5. Writers are glamorous creatures for whom the quotidian is so far beneath them it doesn’t even register on their radar. Much as I’d love to lie on a chaise longue, dictating “How many pages?” to my secretary while I eat my way through a box of champagne truffles, I have to go to Sainsbury’s, put the milk bottles out and make sure my kids have enough funds in their paperless dinner money accounts, just like anyone else.
6. To be a proper writer you need an M.A. in Creative Writing these days. It certainly seems to be the case that more and more people are arming themselves with M.A.’s year on year. But not everyone benefits from such a course and many actually find it stifles their creativity. I’m wondering if I’ve got the right temperament. I fear that I would quickly lose self-confidence when in the company of gifted writers and deep down would hate to have to read stuff that was far more brilliant than my own muddled efforts. I’m much better on my own, where the only stories I need to compare my story to are the ones I’ve written before.
7. Once you have written “the end” you have finished your WIP. Ha! That’s only the start. Only non-writers are surprised when they hear that a novel went through 17 drafts before finally reaching the publishable stage.

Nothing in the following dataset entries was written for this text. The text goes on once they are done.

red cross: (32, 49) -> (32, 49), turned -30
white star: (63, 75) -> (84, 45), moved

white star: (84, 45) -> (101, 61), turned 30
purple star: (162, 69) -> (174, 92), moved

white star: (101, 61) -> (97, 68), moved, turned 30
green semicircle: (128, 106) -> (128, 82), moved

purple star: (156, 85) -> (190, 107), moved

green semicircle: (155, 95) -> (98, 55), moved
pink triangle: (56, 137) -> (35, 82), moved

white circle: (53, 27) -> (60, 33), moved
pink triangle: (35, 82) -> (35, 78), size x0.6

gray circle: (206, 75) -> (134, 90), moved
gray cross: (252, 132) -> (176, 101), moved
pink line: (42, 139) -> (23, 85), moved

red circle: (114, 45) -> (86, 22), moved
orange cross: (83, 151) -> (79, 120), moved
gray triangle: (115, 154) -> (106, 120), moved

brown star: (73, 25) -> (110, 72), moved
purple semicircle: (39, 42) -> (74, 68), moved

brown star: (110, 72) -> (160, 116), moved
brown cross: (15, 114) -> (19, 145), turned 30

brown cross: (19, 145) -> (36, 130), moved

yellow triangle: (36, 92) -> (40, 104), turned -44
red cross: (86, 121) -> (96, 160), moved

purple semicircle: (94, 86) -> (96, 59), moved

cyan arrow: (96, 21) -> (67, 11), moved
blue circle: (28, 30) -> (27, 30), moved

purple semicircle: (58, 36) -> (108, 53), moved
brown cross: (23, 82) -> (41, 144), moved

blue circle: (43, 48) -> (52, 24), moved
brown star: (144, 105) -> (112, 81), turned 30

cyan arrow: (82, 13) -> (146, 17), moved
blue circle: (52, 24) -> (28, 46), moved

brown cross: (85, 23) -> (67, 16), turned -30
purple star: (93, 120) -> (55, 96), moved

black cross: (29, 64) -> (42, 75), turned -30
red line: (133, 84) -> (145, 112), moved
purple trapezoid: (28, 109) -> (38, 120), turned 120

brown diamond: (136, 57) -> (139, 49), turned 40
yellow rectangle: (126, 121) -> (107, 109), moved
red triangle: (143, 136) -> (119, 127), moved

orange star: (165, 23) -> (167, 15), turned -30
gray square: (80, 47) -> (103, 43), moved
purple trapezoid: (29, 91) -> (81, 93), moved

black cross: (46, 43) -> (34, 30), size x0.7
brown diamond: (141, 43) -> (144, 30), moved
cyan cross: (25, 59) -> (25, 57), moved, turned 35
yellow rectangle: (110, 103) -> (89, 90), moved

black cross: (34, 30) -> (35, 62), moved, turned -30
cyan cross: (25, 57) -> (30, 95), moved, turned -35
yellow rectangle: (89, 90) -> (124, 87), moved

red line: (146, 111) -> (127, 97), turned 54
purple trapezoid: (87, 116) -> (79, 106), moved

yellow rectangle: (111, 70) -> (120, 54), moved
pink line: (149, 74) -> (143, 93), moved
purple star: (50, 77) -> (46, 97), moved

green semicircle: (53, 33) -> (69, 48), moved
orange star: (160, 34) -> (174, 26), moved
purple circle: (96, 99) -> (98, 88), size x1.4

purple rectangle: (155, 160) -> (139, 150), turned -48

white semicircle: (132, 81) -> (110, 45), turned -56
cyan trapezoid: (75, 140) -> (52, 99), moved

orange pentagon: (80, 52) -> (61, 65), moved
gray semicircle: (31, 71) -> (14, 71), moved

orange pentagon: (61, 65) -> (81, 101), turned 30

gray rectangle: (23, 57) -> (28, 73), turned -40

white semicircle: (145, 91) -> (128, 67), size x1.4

We know the truth!
8. Writers can only write when the muse strikes. If that were true our reading matter would be restricted to the back of cornflake packets, the libraries would be empty and no one would be arguing about who should win the Booker. Writers write. That’s what they do. One per cent inspiration and ninety nine per cent perspiration, as someone said.
9. Anyone can write. This is along the lines of “Everyone has a novel in them.” Maybe, but not everyone would want to read it.
10. Writers are all slightly mad. Nonsense! Now, pass me my Napoleon’s hat. I am off to take my chimpanzee for a stroll up Mount Everest.